Plane-polarised light which is incident on a surface, when reflected and refracted, acquires elliptical polarisation due to a thin transition layer at the interface, and this layer’s optical constants control the parameters of elliptical polarisation.

The main application of ellipsometry is to determine the optical constants of thin films (e.g., oxide thin films), as well as their thickness in the range, which is significantly smaller than the wavelength of light. Ellipsometry acquired more interest in 1970-80s because emphasis was given to structure analysis, physical and chemical property studies and surface inspection since those data were important for rapidly developing solid-state electronics (primarily the semiconductor electronics). Ellipsometry is also used to study adsorption in a high vacuum on flat metal surfaces, polymer adsorption at the liquid-gas and liquid-liquid interface, catalytic processes at the micro level, the properties of the surface upper layers exposed to corrosion, to study the oxidation of electrodes in electrochemistry, and to study cell walls and lipid membranes in microbiology, etc.

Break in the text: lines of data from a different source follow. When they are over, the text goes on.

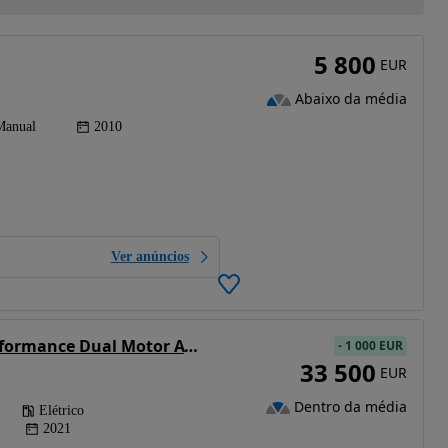
5 800
EUR
Abaixo da média
Manual
2010
Ver anúncios
Tesla Model 3 Performance Dual Motor AWD
-
1 000 EUR
33 500
EUR
Dentro da média
Elétrico
2021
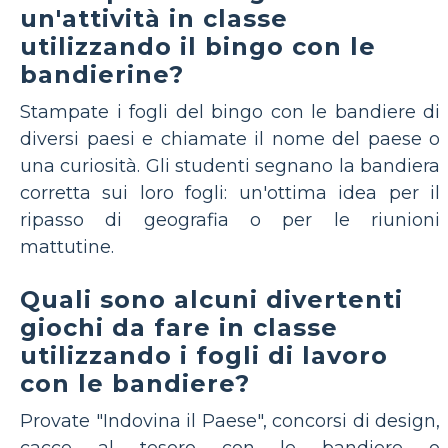
un'attività in classe
utilizzando il bingo con le
bandierine?
Stampate i fogli del bingo con le bandiere di
diversi paesi e chiamate il nome del paese o
una curiosità. Gli studenti segnano la bandiera
corretta sui loro fogli: un'ottima idea per il
ripasso di geografia o per le riunioni
mattutine.
Quali sono alcuni divertenti
giochi da fare in classe
utilizzando i fogli di lavoro
con le bandiere?
Provate "Indovina il Paese", concorsi di design,
cacce al tesoro con le bandiere o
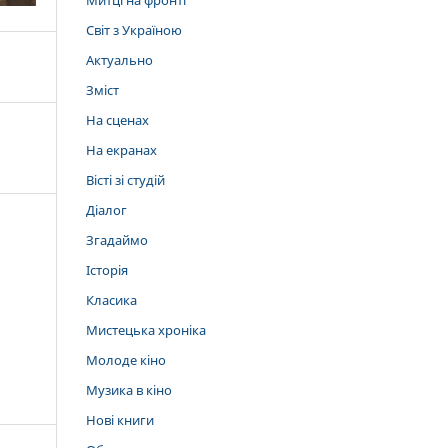
Митці на фронті
Світ з Україною
Актуально
Зміст
На сценах
На екранах
Вісті зі студій
Діалог
Згадаймо
Історія
Класика
Мистецька хроніка
Молоде кіно
Музика в кіно
Нові книги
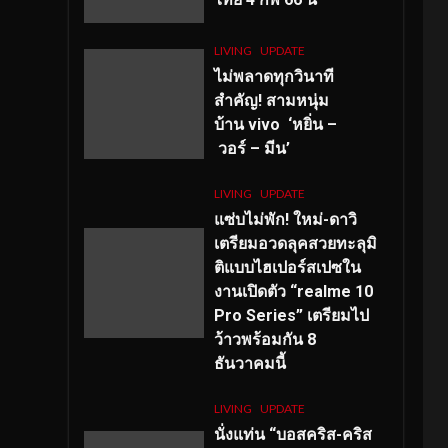
LIVING
UPDATE
ไม่พลาดทุกวินาที
สำคัญ
! สามหนุ่ม
บ้าน vivo ‘หยิ่น –
วอร์ – มีน’
LIVING
UPDATE
แซ่บไม่พัก! ใหม่-ดาวิ
เตรียมอวดลุคสวยทะลุมิ
ติแบบไฮเปอร์สเปซใน
งานเปิดตัว “realme 10
Pro Series” เตรียมไป
ว้าวพร้อมกัน 8
ธันวาคมนี้
LIVING
UPDATE
นั่งแท่น “บอสคริส-คริส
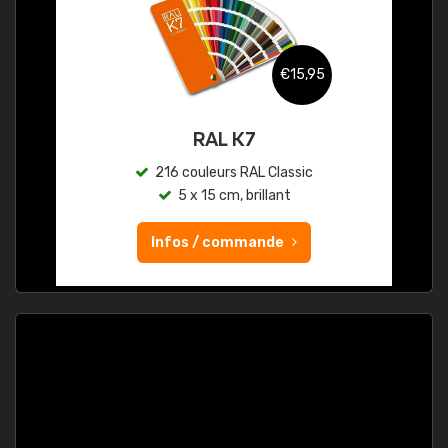
€15,95
RAL K7
216 couleurs RAL Classic
5 x 15 cm, brillant
Infos / commande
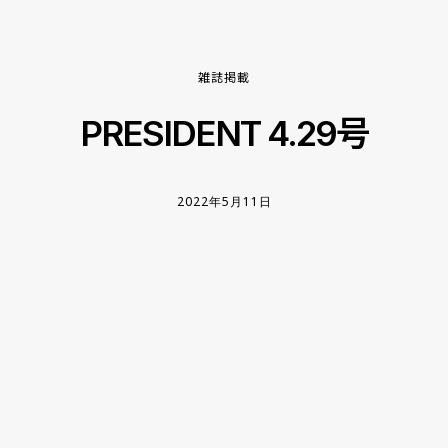
雑誌掲載
PRESIDENT 4.29号
2022年5月11日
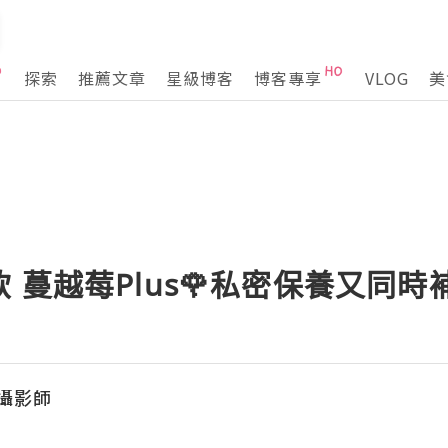
探索
推薦文章
星級博客
博客專享
VLOG
美
飲 蔓越莓Plus🌹私密保養又同
女攝影師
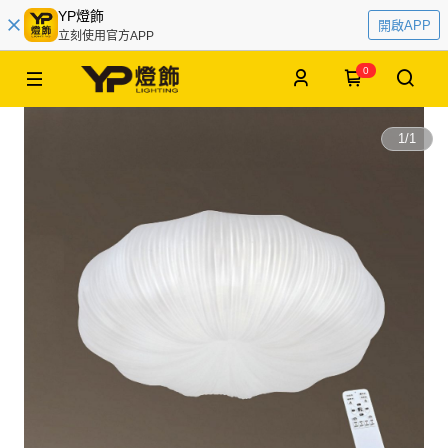
YP燈飾
開啟APP
立刻使用官方APP
0
1
/
1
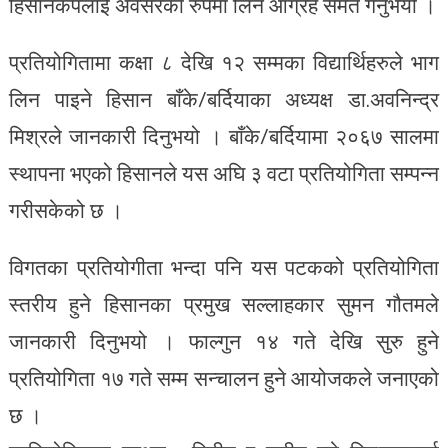
हिसानकपलाई अवसरका रुपमा लिन आग्रह समेत गर्नुभयो ।
प्रतियोगितामा कक्षा ८ देखि १२ सम्मका विद्यार्थिहरुले भाग
लिन पाइने हिसान बाँके/बर्दियाका अध्यक्ष डा.अवनिन्द्र
मिश्रले जानकारी दिनुभयो । बाँके/बर्दियामा २०६७ सालमा
स्थापना भएको हिसानले यस अघि ३ वटा प्रतियोगिता सम्पन्न
गरीसकेको छ ।
विगतका प्रतियोगीता भन्दा पनि यस पटकको प्रतियोगिता
स्तरीय हुने हिसानका प्रमुख सल्लाहकार सुमन गौतमले
जानकारी दिनुभयो । फाल्गुन १४ गते देखि सुरु हुने
प्रतियोगिता १७ गते सम्म सन्चालन हुने आयोजकले जनाएको
छ ।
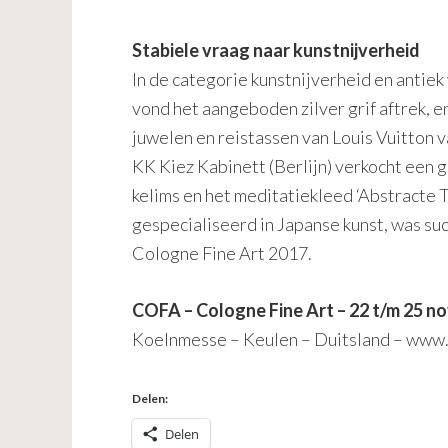
Stabiele vraag naar kunstnijverheid
In de categorie kunstnijverheid en ant
vond het aangeboden zilver grif aftrek, e
juwelen en reistassen van Louis Vuitton
KK Kiez Kabinett (Berlijn) verkocht een 
kelims en het meditatiekleed ‘Abstracte 
gespecialiseerd in Japanse kunst, was su
Cologne Fine Art 2017.
COFA – Cologne Fine Art – 22 t/m 25 
Koelnmesse – Keulen – Duitsland –
www.
Delen:
Delen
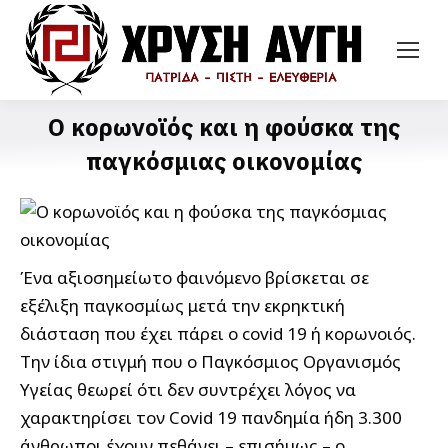
Ο κορωνοϊός και η φούσκα της
παγκόσμιας οικονομίας
Ένα αξιοσημείωτο φαινόμενο βρίσκεται σε
εξέλιξη παγκοσμίως μετά την εκρηκτική
διάσταση που έχει πάρει ο covid 19 ή κορωνοιός.
Την ίδια στιγμή που ο Παγκόσμιος Οργανισμός
Υγείας θεωρεί ότι δεν συντρέχει λόγος να
χαρακτηρίσει τον Covid 19 πανδημία ήδη 3.300
άνθρωποι έχουν πεθάνει – επισήμως – ο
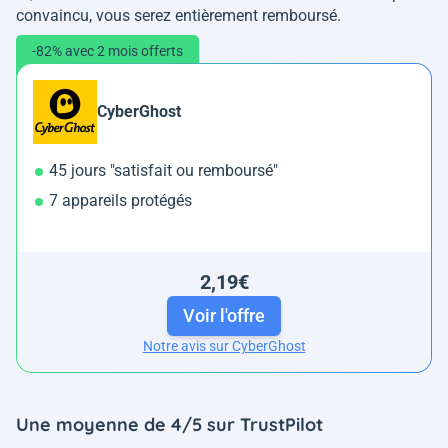
convaincu, vous serez entièrement remboursé.
-82% avec 2 mois offerts
CyberGhost
45 jours "satisfait ou remboursé"
7 appareils protégés
2,19€
Voir l'offre
Notre avis sur CyberGhost
Une moyenne de 4/5 sur TrustPilot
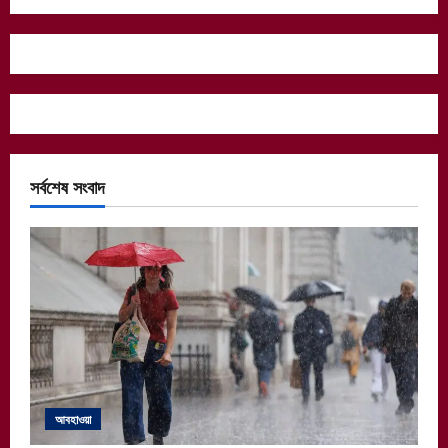
সর্বশেষ সংবাদ
আবহাওয়া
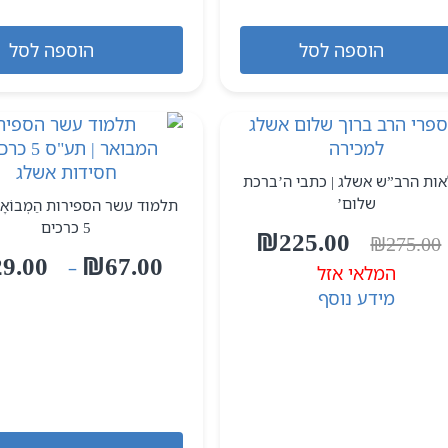
הוספה לסל
הוספה לסל
אות הרב”ש אשלג | כתבי ה’ברכת
שלום’
תלמוד עשר הספירות הַמְבוֹאָר
5 כרכים
המחיר
המחיר
₪
225.00
₪
275.00
המקורי
הנוכחי
29.00
₪
67.00
–
המלאי אזל
היה:
הוא:
מידע נוסף
₪225.00.
₪275.00.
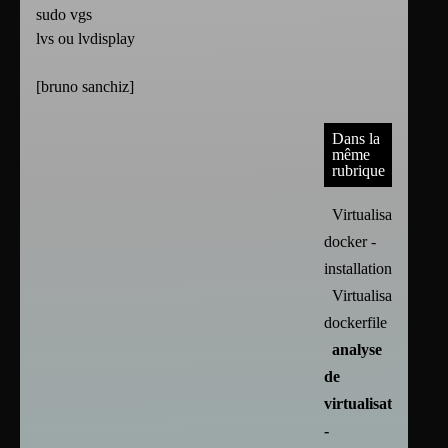
sudo vgs
lvs ou lvdisplay
[
bruno sanchiz
]
Dans la
même
rubrique
Virtualisation :
docker -
installation
Virtualisation :
dockerfile
analyse
de
virtualisation
-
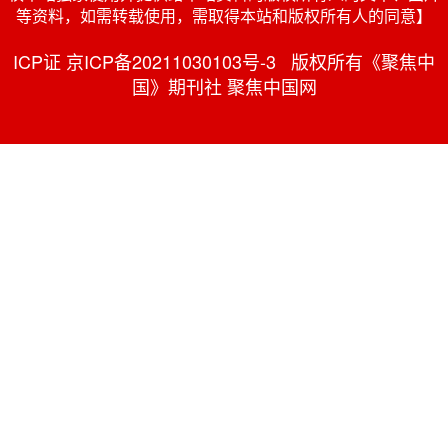
等资料，如需转载使用，需取得本站和版权所有人的同意】
ICP证 京ICP备20211030103号-3 版权所有《聚焦中
国》期刊社 聚焦中国网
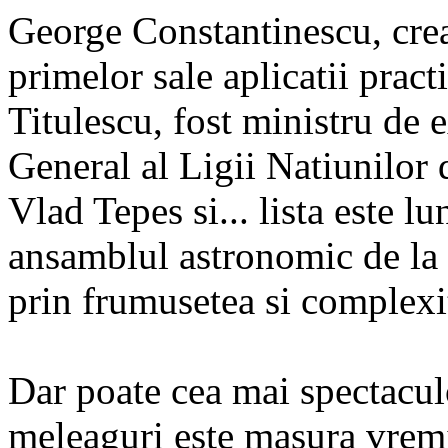
George Constantinescu, creato
primelor sale aplicatii practi
Titulescu, fost ministru de 
General al Ligii Natiunilor
Vlad Tepes si... lista este lu
ansamblul astronomic de la 
prin frumusetea si complexit
Dar poate cea mai spectacul
meleaguri este masura vremii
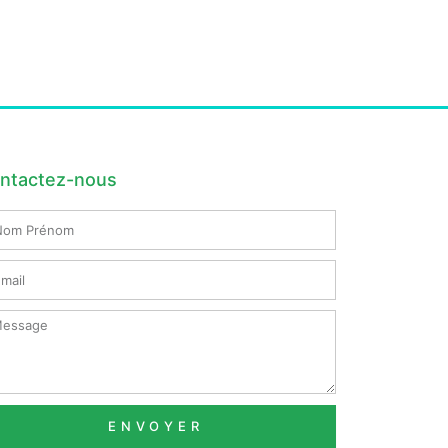
ntactez-nous
m
nom
il
ssage
ENVOYER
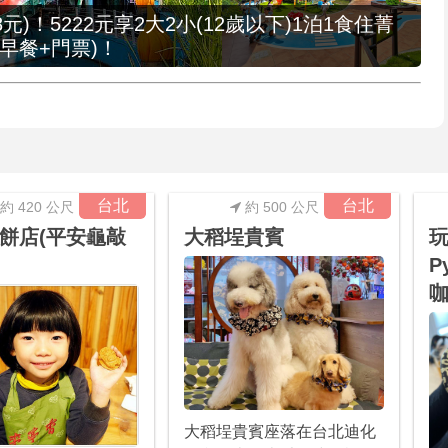
元)！5222元享2大2小(12歲以下)1泊1食住菁
早餐+門票)！
台北
台北
約 420 公尺
約 500 公尺
餅店(平安龜敲
大稻埕貴賓
P
咖
大稻埕貴賓座落在台北迪化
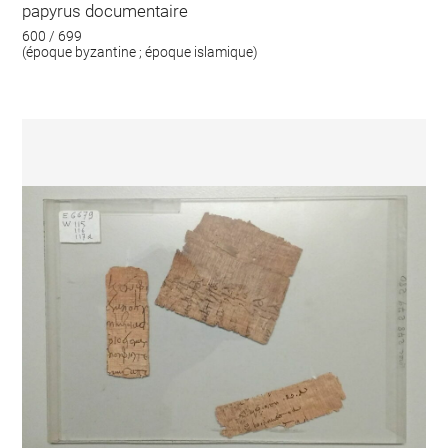
papyrus documentaire
600 / 699
(époque byzantine ; époque islamique)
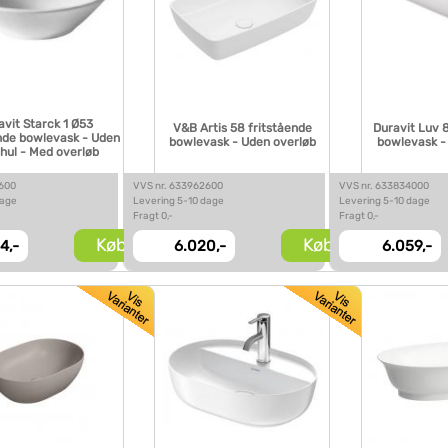
avit Starck 1 Ø53
V&B Artis 58 fritstående
Duravit Luv 
nde bowlevask - Uden
bowlevask - Uden overløb
bowlevask -
hul - Med overløb
2600
VVS nr. 633962600
VVS nr. 633834000
dage
Levering 5-10 dage
Levering 5-10 dage
Fragt 0,-
Fragt 0,-
Køb
Køb
4,-
6.020,-
6.059,-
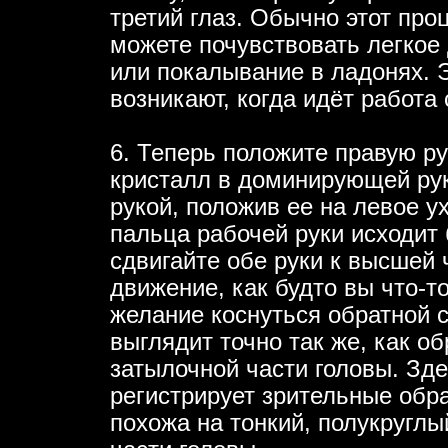
третий глаз. Обычно этот про
можете почувствовать легкое 
или покалывание в ладонях.
возникают, когда идёт работа 
6. Теперь положите правую ру
кристалл в доминирующей рук
рукой, положив ее на левое ух
пальца рабочей руки исходит
сдвигайте обе руки к высшей 
движение, как будто вы что-т
желание коснуться обратной с
выглядит точно так же, как об
затылочной части головы. Зде
регистрирует зрительные обра
похожа на тонкий, полукруглы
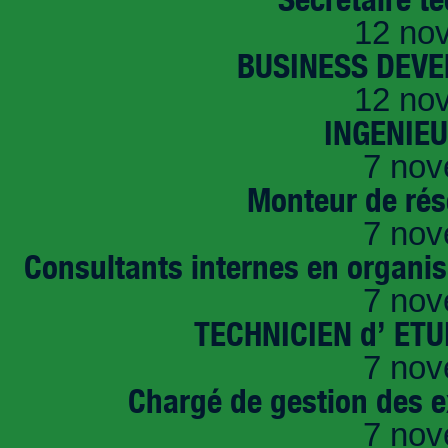
12 no
BUSINESS DEVE
12 no
INGENIE
7 nov
Monteur de rés
7 nov
Consultants internes en organi
7 nov
TECHNICIEN d’ ET
7 nov
Chargé de gestion des e
7 nov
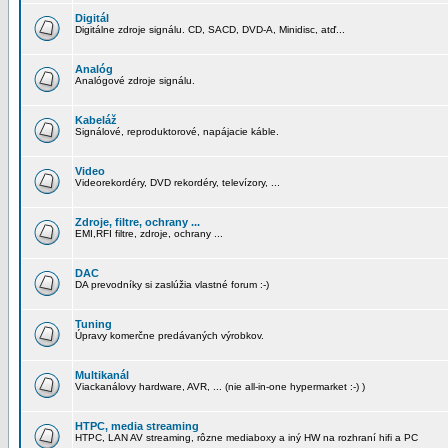
Digitál
Digitálne zdroje signálu. CD, SACD, DVD-A, Minidisc, atď...
Analóg
Analógové zdroje signálu.
Kabeláž
Signálové, reproduktorové, napájacie káble.
Video
Videorekordéry, DVD rekordéry, televízory, ...
Zdroje, filtre, ochrany ...
EMI,RFI filtre, zdroje, ochrany ...
DAC
DA prevodníky si zaslúžia vlastné forum :-)
Tuning
Úpravy komerčne predávaných výrobkov.
Multikanál
Viackanálovy hardware, AVR, ... (nie all-in-one hypermarket :-) )
HTPC, media streaming
HTPC, LAN AV streaming, rôzne mediaboxy a iný HW na rozhraní hifi a PC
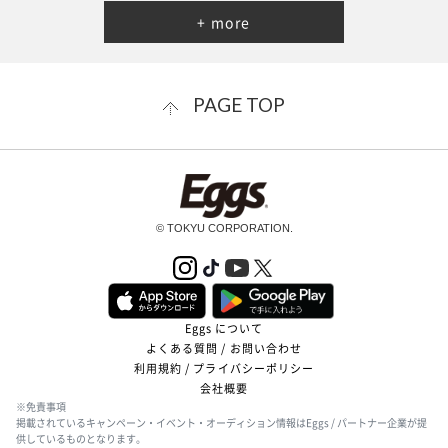
+ more
PAGE TOP
© TOKYU CORPORATION.
Eggs について
よくある質問 / お問い合わせ
利用規約 / プライバシーポリシー
会社概要
※免責事項
掲載されているキャンペーン・イベント・オーディション情報はEggs / パートナー企業が提
供しているものとなります。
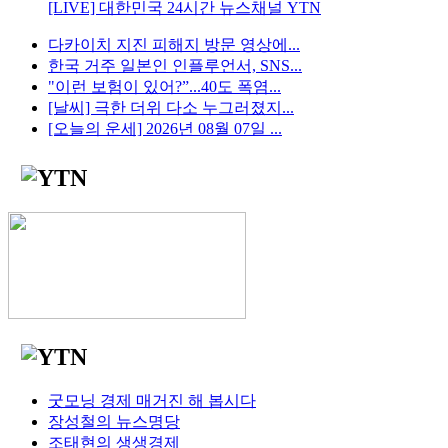
[LIVE] 대한민국 24시간 뉴스채널 YTN
다카이치 지진 피해지 방문 영상에...
한국 거주 일본인 인플루언서, SNS...
"이런 보험이 있어?”...40도 폭염...
[날씨] 극한 더위 다소 누그러졌지...
[오늘의 운세] 2026년 08월 07일 ...
굿모닝 경제 매거진 해 봅시다
장성철의 뉴스명당
조태현의 생생경제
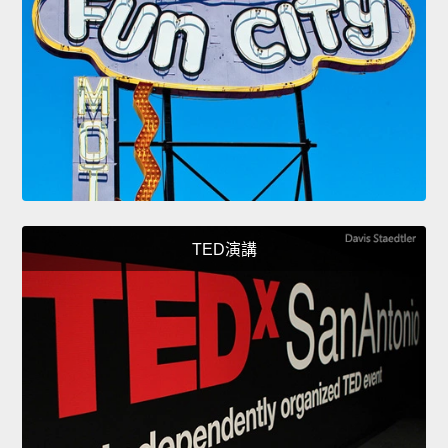
TED演講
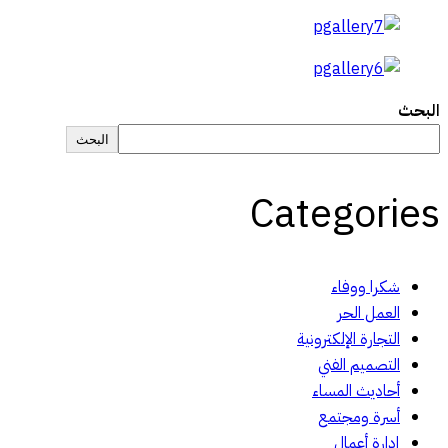
البحث
البحث
Categories
شكرا ووفاء
العمل الحر
التجارة الإلكترونية
التصميم الفني
أحاديث المساء
أسرة ومجتمع
إدارة أعمال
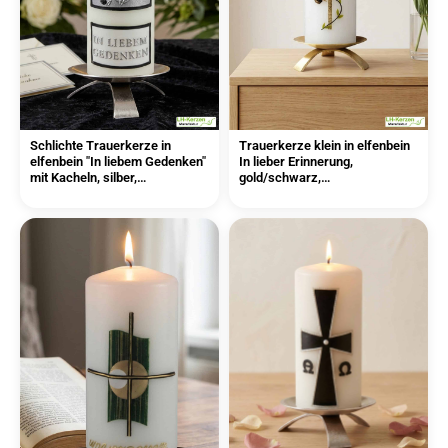
Schlichte Trauerkerze in
Trauerkerze klein in elfenbein
elfenbein "In liebem Gedenken"
In lieber Erinnerung,
mit Kacheln, silber,
gold/schwarz,
Echtwachsbeschriftung
Echtwachsbeschriftung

The advantages of ellipsometry are simple and fast measurements (there are automatic ellipsometers), it is possible to make in situ measurements, in vacuum, at high temperatures, in aggressive environments; in addition, the experiments do not contaminate or disintegrate the surfaces. The main drawback of the method is that it is not easy to select the proper reflecting system model and interpret the results. Therefore, most promising is the combination of ellipsometry with other methods to study surfaces, such as Auger electron spectroscopy, ultraviolet and X-ray spectroscopy, electron diffraction and ion scattering methods.